- _Your goal_:
Would you reproduce the whole listing exactly, dropping any pictures it holds?

:: Information supplied

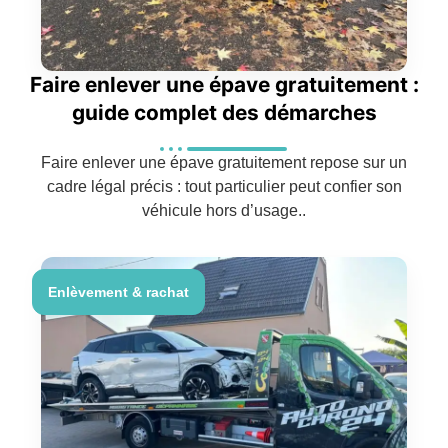
Faire enlever une épave gratuitement :
guide complet des démarches
Faire enlever une épave gratuitement repose sur un
cadre légal précis : tout particulier peut confier son
véhicule hors d’usage..
Enlèvement & rachat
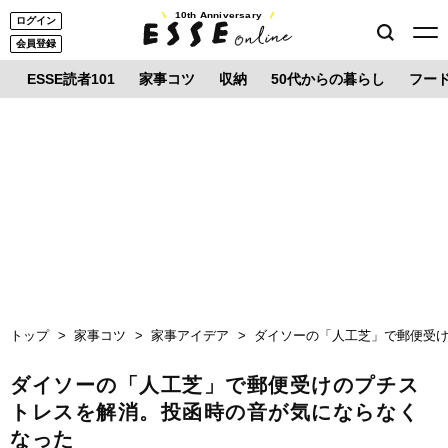
10th Anniversary
ログイン
会員登録
ESSE読者101
家事コツ
収納
50代からの暮らし
フー
トップ
家事コツ
家事アイデア
ダイソーの「人工芝」で郵便受
ダイソーの「人工芝」で郵便受けのプチス
トレスを解消。投函時の音が気にならなく
なった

::::

- _Your response_:
Faire enlever une épave gratuitement :
guide complet des démarches
Faire enlever une épave gratuitement repose sur un
cadre légal précis : tout particulier peut confier son
véhicule hors d’usage..
Enlèvement & rachat
10th Anniversary
ログイン
会員登録
ESSE読者101
家事コツ
収納
50代からの暮らし
フー
トップ
家事コツ
家事アイデア
ダイソーの「人工芝」で郵便受
ダイソーの「人工芝」で郵便受けのプチス
トレスを解消。投函時の音が気にならなく
なった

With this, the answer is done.